Hello Addison County families,
We are in week 3 of the official school closure and order from our Governor to work from home (if you are considered a non-essential employee). Needless to say there is a LOT going on in our little corner of the world. Like any parent, I spend some of my time scrolling through the lives of my friends on social media and while sifting through the local take-out menus, quarantine karaoke (brilliant), and canceled vacations (mine included), I can’t help but ignore the subtle cries for help from parents.
“It’s too much.”
“I don’t know how to balance my work and their work.”
“How is everyone else doing this?!”
“I can’t seem to find the time for all three of my kids, help!”
Sound familiar? Trust me, I know. I am feeling the same exact way. While scrolling through your own social media pages, many of you have likely seen the memes that include a photo of someone sitting on the couch, watching television, with a caption that reads “Just stay home, it’s that easy.” While I agree with the importance of staying home (my family and I have been hunkered down since before the official order), the message that this is “easy” is confusing and conflicting. This is not easy. And certainly not for parents and children. Though we are in our homes, and things look the same, the things that are happening around us are very, very different. Our homes have been converted to offices and classrooms, though the schools and teaching staff are doing their very best to support our children remotely, parents have been unofficially called to fill in as the substitute teacher. This is a challenge for many parents who do not traditionally teach, and certainly we are aware that most teachers do not formally teach their own children while also performing the full time tasks of their 40+ hour a week job. Let me reassure you again, this is NOT easy.
Okay, so that was the validation part. Here is the part where I begin to discuss some possible solutions to ease the stress that we are all feeling from this pandemic. Just like any of the adjustments you have experienced over the last three weeks, these solutions are going to take some time and some effort, but once in place, you will start to feel the evil villain known as stress loosening its grip on you and your family.
Step 1 - Get organized. If you have not done this already, start to adjust your calendars, your spaces, and your time based on the new “normal”.

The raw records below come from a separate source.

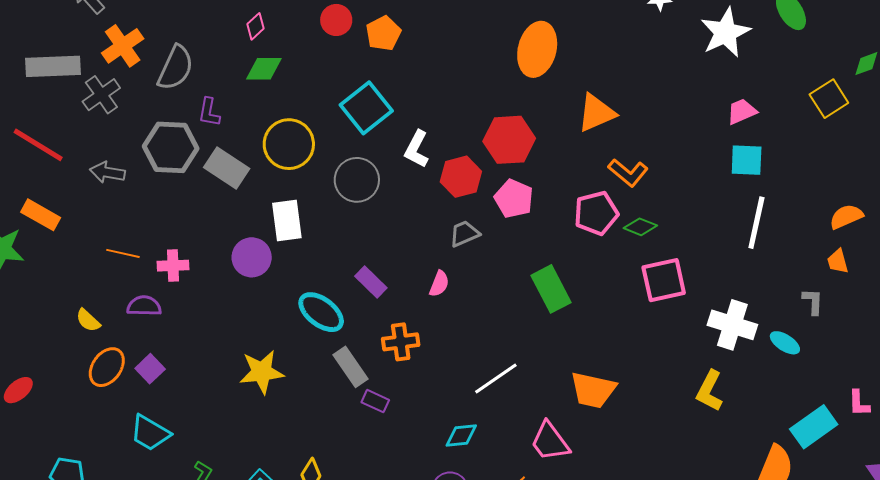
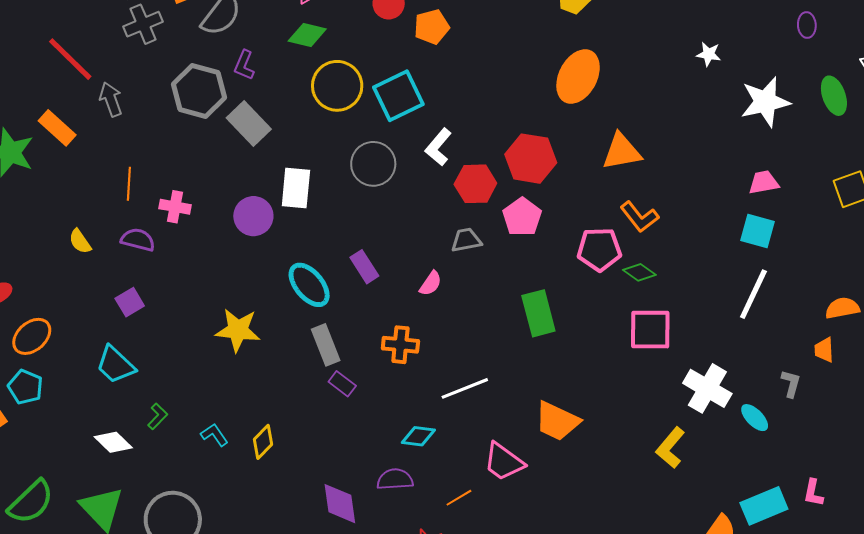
yellow circle: (289, 144) -> (337, 86), moved
gray arrow: (107, 172) -> (111, 99), moved, turned 48
orange line: (123, 253) -> (129, 184), turned 68
orange cross: (401, 342) -> (400, 345), moved
orange ellipse: (107, 367) -> (32, 336), moved
pink trapezoid: (550, 442) -> (504, 462), turned -30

Step 2 - Host family meetings. Just like you’re back at the office, it is important to touch base with the members of your family. This time gives everyone an opportunity to share what’s on their mind and agenda for the week. Make it even easier and have these meetings (discussions) during family dinner.
Step 3 - Make / Update calendars. A shared calendar with your family can help organize every body’s schedules and work loads for the week. It is an easy way to communicate availability while also blocking out times of the day when you are not available.
Step 4 - Meal plan & grocery lists. This step is more important than ever as we have decreased our visits to the store, making the trips we do take even more essential. So know what you need before you go, and plan the meals you’re going to make.
Step 5 - Make time for friends. This goes for you and your kids. Most parents have been finding ways for their kids to stay connected to their classmates while forgetting that it is just as important for us to stay connected to our friends and coworkers. Texting doesn’t necessarily count, make a phone call or video chat for a more meaningful, fulfilling experience.
Step 6 - Delegate tasks. The laundry has increased, the dishes have increased, the traffic through your house has increased, therefore all hands on deck. Have all members of the family be responsible for household chores.
Step 7 - Create shortcuts. This step helps maintain all of your hard work and time you have put into getting you and your family organized. Ensuring everything has a place, this is important for those new things that need places (homework, laptops, binders, pencils, etc.). Another example: at the end of the day assign a room to each member of your family, that person is in charge of putting the room back in order (books are returned to shelves, clothes are picked up and put away, toys are in the toy box, dishes are put away, etc.)
Step 8 - Be real. Echoing my reassuring message above, this is not easy. So stop thinking you have to do it all, every day, all day without flaw. Breathe. You are a great parent because you care and you try.